John L. Stoddard was born in 1850 and died in 1931.
Reviews - What do customers think about Rebuilding A Lost Faith?
Stimulating. Absorbing. Jan 30, 2003
The author explores his troubled journey from sincere Protestant seminarian to full-fledged agnostic and finally to a devout Catholic. While the book was published in 1922, its themes and ideas are as fresh as if they were written yesterday. It clarifies why Protestants seem to have a deep-seeded dislike for anything Catholic and the Pope, specifically, whom they reject as Vicar of Christ. Stoddard emphasizes that, in the case of Protestants, it's not the person, it's the message which creates havoc in matters of theology. At one point in the book, the author lists all the Protestant sects he could think of (several pages). This is not anti-Protestant, rather, it looks tenderly at the inheritors of Protestant traditions. He is not so kind regarding the instigators of the Protestant Reformation. He also explores Catholic traditions and theology (Pre-Vatican II); particularly things that Catholics accept and simply do as these practices have been handed down over the past 2,000 years. Whether one agrees with his conclusions or not, his perspective is refreshing.
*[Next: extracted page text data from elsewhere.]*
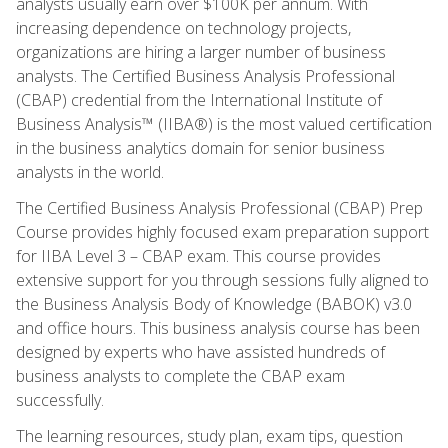
analysts usually earn over $100K per annum. With
increasing dependence on technology projects,
organizations are hiring a larger number of business
analysts. The Certified Business Analysis Professional
(CBAP) credential from the International Institute of
Business Analysis™ (IIBA®) is the most valued certification
in the business analytics domain for senior business
analysts in the world.
The Certified Business Analysis Professional (CBAP) Prep
Course provides highly focused exam preparation support
for IIBA Level 3 – CBAP exam. This course provides
extensive support for you through sessions fully aligned to
the Business Analysis Body of Knowledge (BABOK) v3.0
and office hours. This business analysis course has been
designed by experts who have assisted hundreds of
business analysts to complete the CBAP exam
successfully.
The learning resources, study plan, exam tips, question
Best book on Christian apologetics I've read-- with a story! Apr 19, 1998
The book reads like an Agatha Christie mystery book. It was so engrossing, I could not put it down-- it is interesting because it involves real people --the author's description of his own life-story and struggle from agnosticism to a clearer understanding of the mysteries of faith. What makes the book interesting is that the author weaves a presentation using sometimes seemingly disjointed pieces of knowledge into an integrated view of a point which sheds light on a mystery of the Christian faith. The book was written in the 1920's and re-issued again in 1994. It is most entertaining because it describes the struggle of an individual with the articles of faith. It is a book that will satisfy both the orthodox for the clarity (certainty) of the arguments, and the liberal mind because it is non-judgmental -- an extraordinary feat! In addition, the book is interesting because it provides the reader with a view of some key issues of doctrine and faith Christians were struggling with at the end of last century and the beginning of this one. It certainly helped me gain an appreciation for the struggles mainland Protestant churches, as well as the Catholic Church is currently experiencing with their congregation and clergy. The author organizes the chapters by postulating individual difficulties of faith he faced, and then proceeds to show how he resolved some of the conundrums. He gave excellent references to support his arguments. The English prose is superb; the logic used to tackle the difficulties posed is impeccable; the arguments, tight. After reading the book I could understand why Christianity has survived two thousand years. When all the arguments fall in place like weaving a complex tapestry, one can appreciate that while certain truths are not self evident, those seeking it with persistence and an open mind, will eventually find it. I would recommend this book to anyone who is seriously interested in understanding the tenets of the Christian faith, or want to understand why Christians believe what they believe. The book is engrossing.
One of the 1st apologetics books I read. Compelling. Jan 19, 1998
I found this book in a rummage sale of books and recommended that TAN reprint it. It was very good and one of the first conversion stories I'd ever read. Some of it was over my head at the time but he covered many of the concerns of contemporary converts very well. The truth is its own reward. I recommend it to anyone but remember that it was originally written early in this century, so it is from a different time and perspective on religion in America.